* [Assigned task]:
The lines to copy from the data below are those that hold the string "click".

[Saved entries]
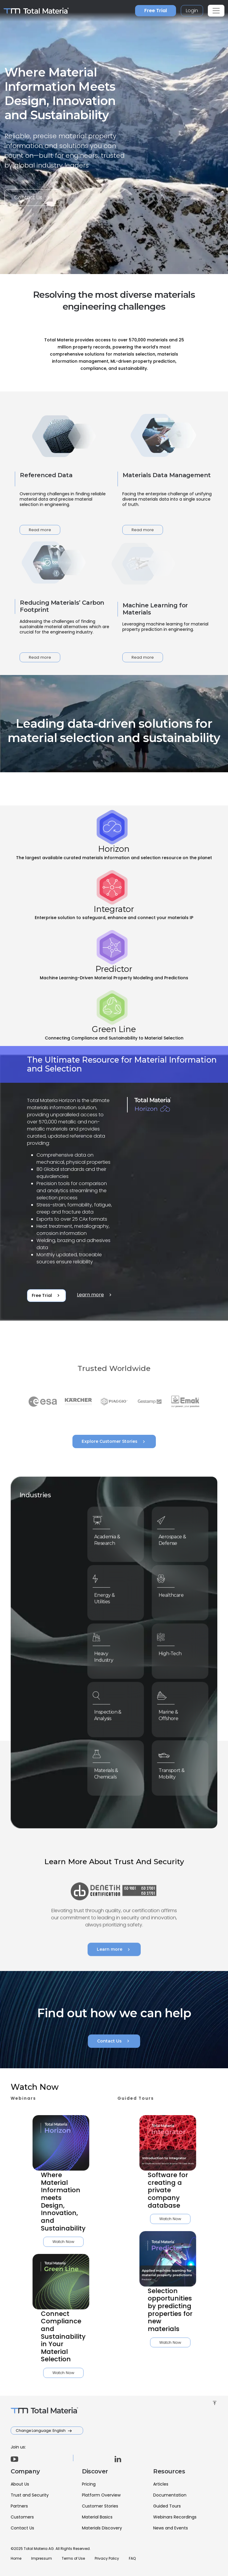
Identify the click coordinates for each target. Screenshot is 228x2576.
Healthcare (174, 1594)
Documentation (169, 2495)
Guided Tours (167, 2506)
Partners (19, 2506)
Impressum (41, 2558)
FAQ (132, 2558)
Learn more (95, 1294)
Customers (22, 2517)
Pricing (89, 2484)
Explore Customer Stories (114, 1441)
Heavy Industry (108, 1654)
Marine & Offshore (173, 1713)
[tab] (114, 835)
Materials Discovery (102, 2528)
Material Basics (97, 2517)
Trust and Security (30, 2495)
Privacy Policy (107, 2558)
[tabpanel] (114, 1183)
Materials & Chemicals (109, 1771)
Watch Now (35, 2241)
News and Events (170, 2528)
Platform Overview (101, 2495)
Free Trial (155, 10)
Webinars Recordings (175, 2517)
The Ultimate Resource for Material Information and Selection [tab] (122, 1064)
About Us (20, 2484)
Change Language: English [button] (41, 2430)
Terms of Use (73, 2558)
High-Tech (174, 1652)
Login (192, 10)
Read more (40, 530)
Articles (160, 2484)
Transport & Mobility (175, 1771)
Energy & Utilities (108, 1596)
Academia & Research (110, 1537)
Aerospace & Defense (175, 1537)
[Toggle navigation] (216, 11)
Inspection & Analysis (110, 1713)
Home (16, 2558)
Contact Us (32, 197)
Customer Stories (100, 2506)
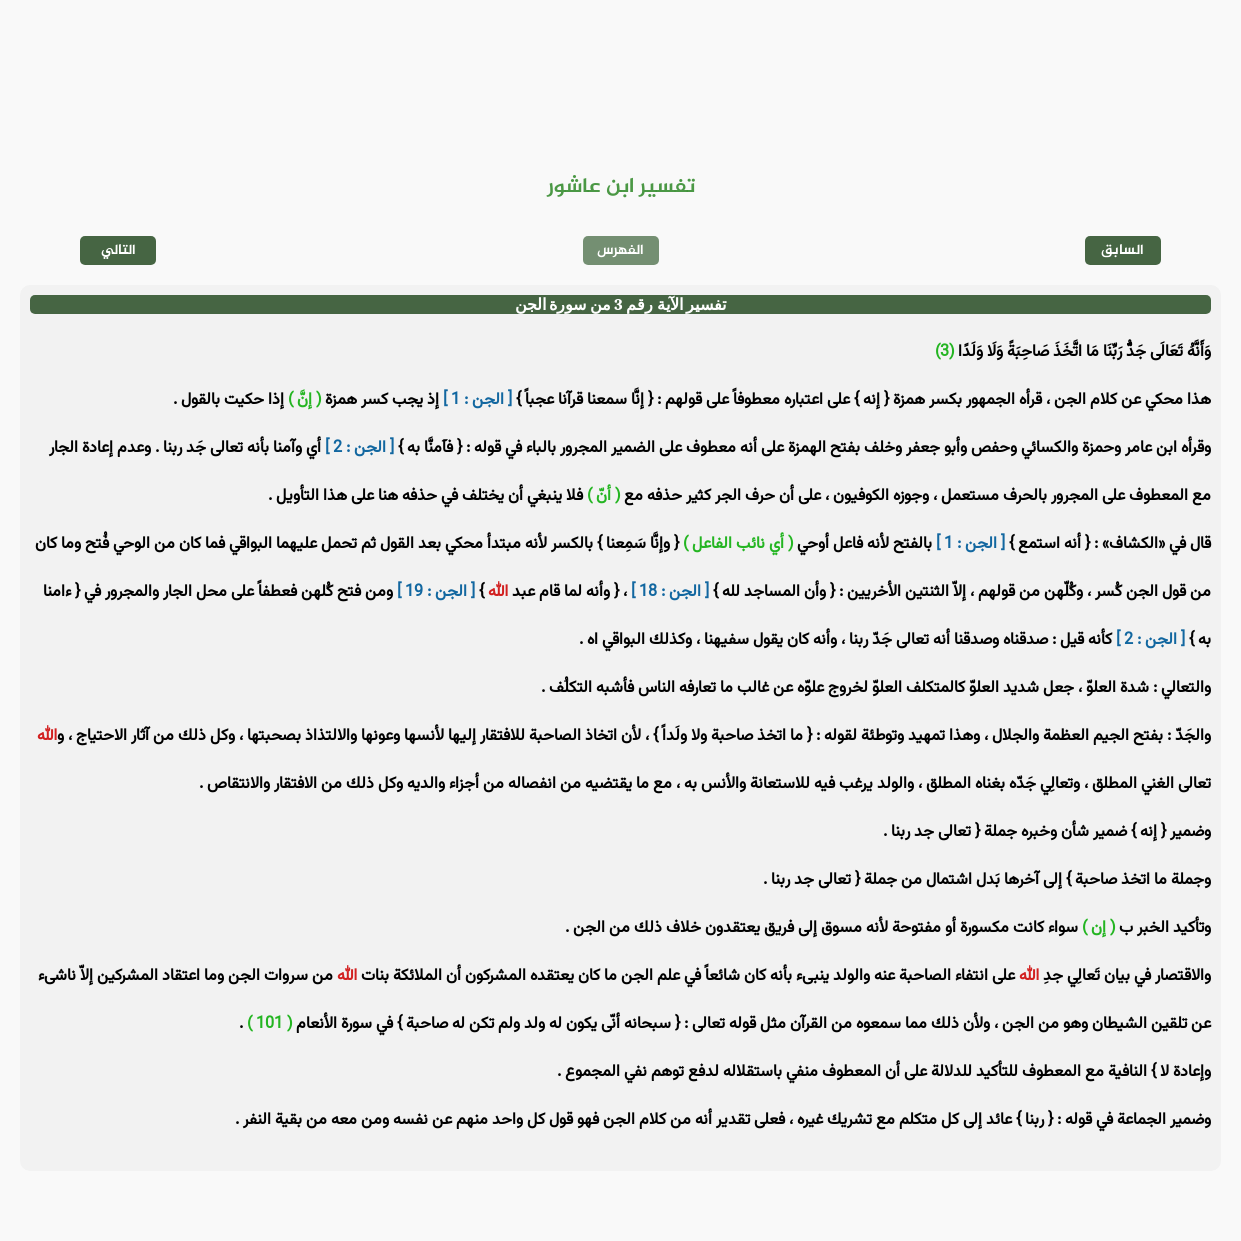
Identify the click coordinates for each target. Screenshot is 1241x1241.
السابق (1122, 250)
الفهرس (620, 250)
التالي (118, 250)
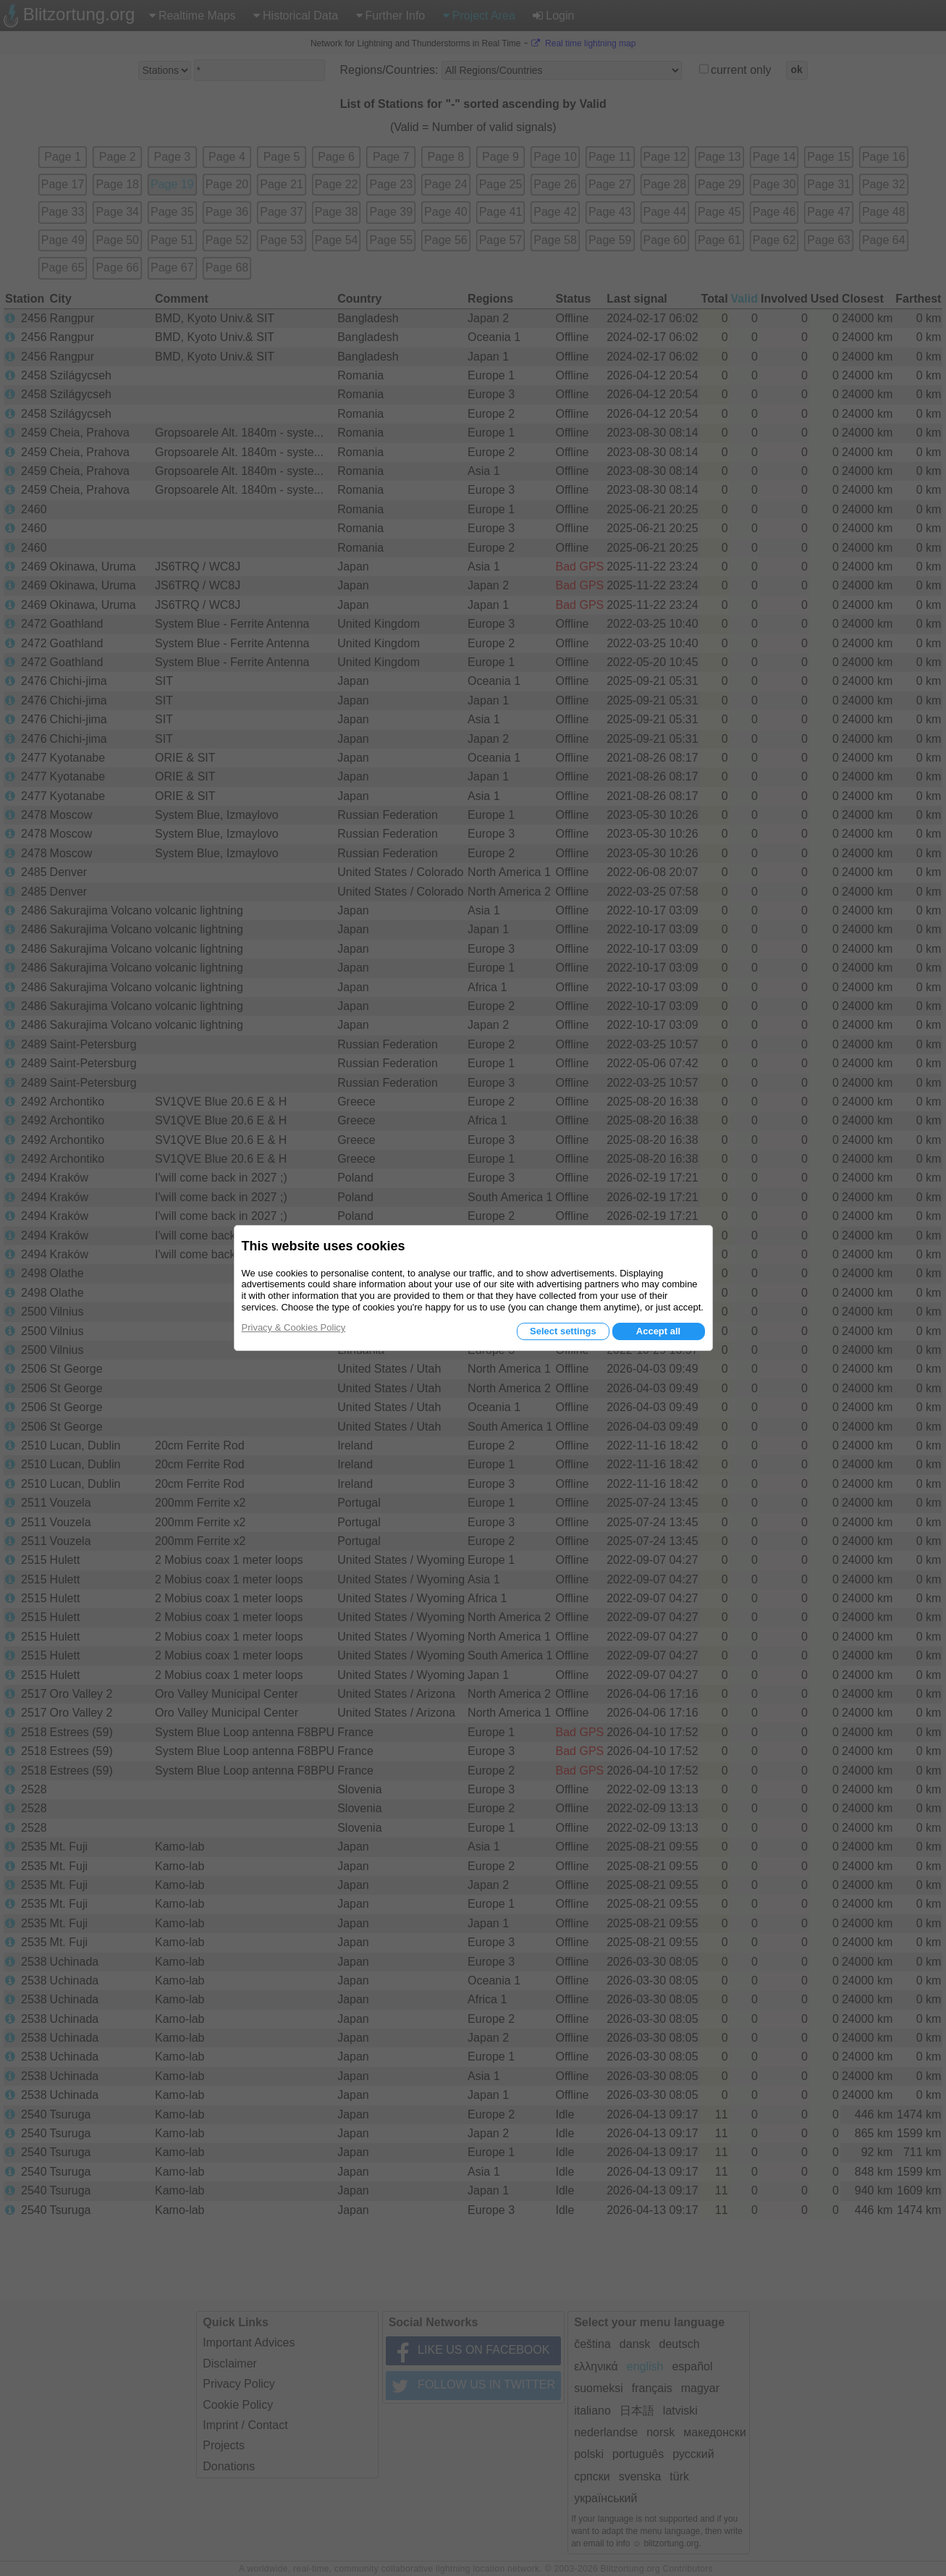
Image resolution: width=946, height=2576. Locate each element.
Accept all (658, 1331)
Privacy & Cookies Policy (294, 1327)
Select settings (563, 1331)
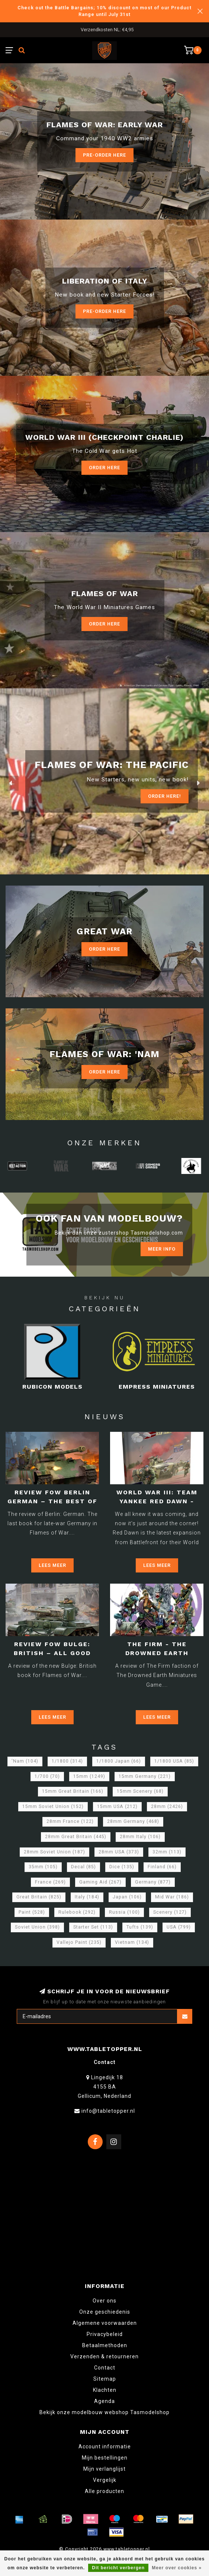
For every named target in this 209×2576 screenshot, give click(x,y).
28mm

* [Response to the exercise]:
Identify the click coordinates for each target. Screenshot is 228x2576.
Identify the click coordinates for each target. Screenshot is 1241x1241.
For every named target in this 209×2576 screenshot, give click(x,y).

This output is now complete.